Courtesy Ed Donnelly

Copyright 2021  Julie O’Connor

From Pleasure Island to Mid-City: Albany’s Lost Amusement Parks

It all started in 1882 when the Albany-Troy (Al-Tro) Steamboat Company purchased part of an island in the Hudson River, north of Albany, to open a picnic grove. The populations in both cities were growing, densely packed around a central core. Factories belched black smoke and ash. In the summer it was hot and steamy. People left their tenement houses to sleep on the roof. They needed an escape.

Pleasure Island
Pleasure Island provided that escape. The area became an Island when it was separated from the shore by the Erie Canal, just above the Albany city line in North Albany. The “Troy Daily Times” called Pleasure Island a “beautiful and romantic spot”. It was lined with trees and a breeze drifted from the River. Steamers with orchestras left the docks in both cities for the short trip to the Island. It soon became the go-to spot of baseball games, sports field days and small boat races around the Island. There were improvements over the years – a refreshment stand, a small theater, a dance hall, and frequent fireworks displays. There were special concerts and balloon ascensions.

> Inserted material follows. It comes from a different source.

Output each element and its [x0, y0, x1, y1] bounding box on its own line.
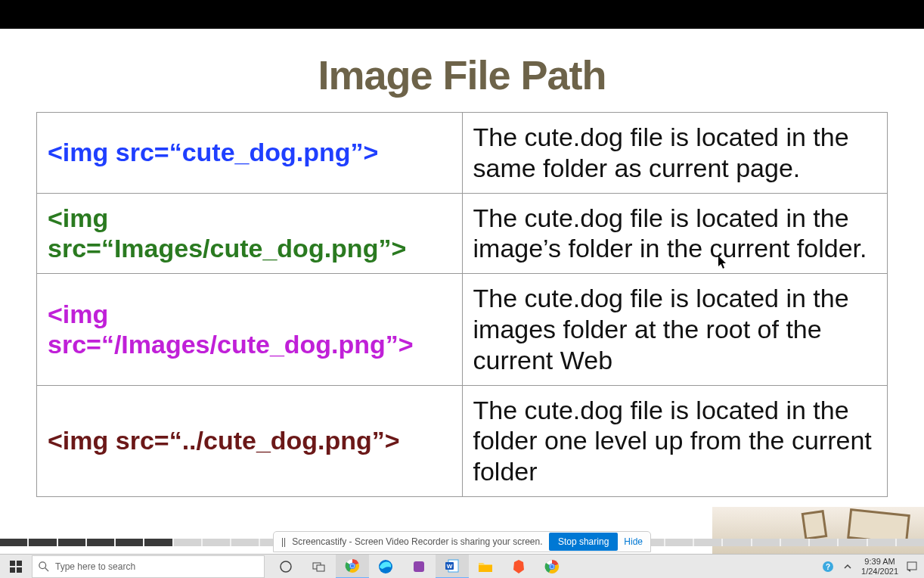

But by the late 1890s there was competition – from other parks created by transportation companies – the Day Line ran boats down to Kingston Point, site of a vast park with swimming and dancing, The Albany and Hudson Electric Railroad created Electric Park in Kinderhook and there was the Adirondack Amusement Park on Sacandaga Lake.

Lagoon Island/Dreamland
And so the owner of the Al-Tro Co. (and Pleasure Island) created the Lagoon Island park in 1897 in the same location. Larger structures were built, rides added, there were bike races, more concerts, more dancing, FREE vaudeville, and sliding chutes into the River

The park changed hands for one year in 1905 under the name Dreamland about a year. And then the park went through yet another makeover.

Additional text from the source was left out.